There are other not-so-good points to mention. A rather annoying, if low, constant lens clicking, which is the result of the camera’s opening and closing of the lens aperture blades to regulate light entry. The clicking never actually stops even when the aperture is fixed manually. Also the anti-dust ultrasonic vibrations system that should work well in an interchangeable lens camera was not up to the job and I ended up having dust specs quite often when changing lenses. Finally battery life is definitely poor.

At the heart of this otherwise seemingly old-fashioned camera lays a new sensor that is as cutting edge and technologically advanced as it comes. The 16Mp APS-C X-trans CMOS sensor uses a new colour filter array to solve issues of moiré. This approach avoids the need for a low-pass filter, which in conventional sensors results in unwanted softening of images. The upshot of it all is the XPro-1 delivers image quality levels that blow away the competition.

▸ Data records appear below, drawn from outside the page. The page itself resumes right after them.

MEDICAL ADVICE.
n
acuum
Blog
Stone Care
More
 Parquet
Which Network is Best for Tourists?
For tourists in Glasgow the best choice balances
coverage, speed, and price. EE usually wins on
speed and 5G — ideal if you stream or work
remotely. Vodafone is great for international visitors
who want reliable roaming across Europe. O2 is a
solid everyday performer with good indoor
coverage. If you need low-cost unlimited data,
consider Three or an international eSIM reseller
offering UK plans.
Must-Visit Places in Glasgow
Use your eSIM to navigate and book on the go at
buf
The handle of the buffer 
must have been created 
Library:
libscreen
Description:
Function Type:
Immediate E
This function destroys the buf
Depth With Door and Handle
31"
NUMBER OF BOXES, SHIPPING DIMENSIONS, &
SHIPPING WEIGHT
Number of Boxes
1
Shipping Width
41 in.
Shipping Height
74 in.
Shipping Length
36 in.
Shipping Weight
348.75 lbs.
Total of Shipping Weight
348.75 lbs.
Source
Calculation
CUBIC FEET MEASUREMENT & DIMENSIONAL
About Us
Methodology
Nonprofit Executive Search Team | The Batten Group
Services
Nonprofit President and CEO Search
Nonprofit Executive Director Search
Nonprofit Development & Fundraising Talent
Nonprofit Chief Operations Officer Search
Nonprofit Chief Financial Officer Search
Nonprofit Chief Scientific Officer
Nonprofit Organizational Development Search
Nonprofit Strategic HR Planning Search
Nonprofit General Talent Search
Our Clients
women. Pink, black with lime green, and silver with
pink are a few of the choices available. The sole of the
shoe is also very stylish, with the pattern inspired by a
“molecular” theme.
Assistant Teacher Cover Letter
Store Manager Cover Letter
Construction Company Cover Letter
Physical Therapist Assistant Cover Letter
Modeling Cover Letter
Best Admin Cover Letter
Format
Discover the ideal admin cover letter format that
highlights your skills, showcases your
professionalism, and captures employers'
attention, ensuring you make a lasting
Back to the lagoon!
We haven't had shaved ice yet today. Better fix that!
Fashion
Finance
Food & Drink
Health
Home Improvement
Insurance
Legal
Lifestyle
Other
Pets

Fujifilm FinePix X-Pro1 compact system camera

APS-C format sensor but the X-Trans technology eliminates the need for an anti-aliasing filter

The layout of colour filter array is modelled on the 'natural' randomness of silver halide grains on film. While not a truly random pixel layout, the uses a 6 x 6 sensor grid to introduce a higher degree of randomness. This isn't the same as some film emulation creative filter, as there is much hype about the film simulation modes of this camera. The truth is that the filmic magic of the images captured by the Fujifilm FinePix X-Pro1 have more to do with the capabilities of its sensor design. The technology delivers impressive and almost unrealistic sharpness together with a soft, smooth recording of light’s subtleties that makes the final images life-like and pop out in the same way that film does.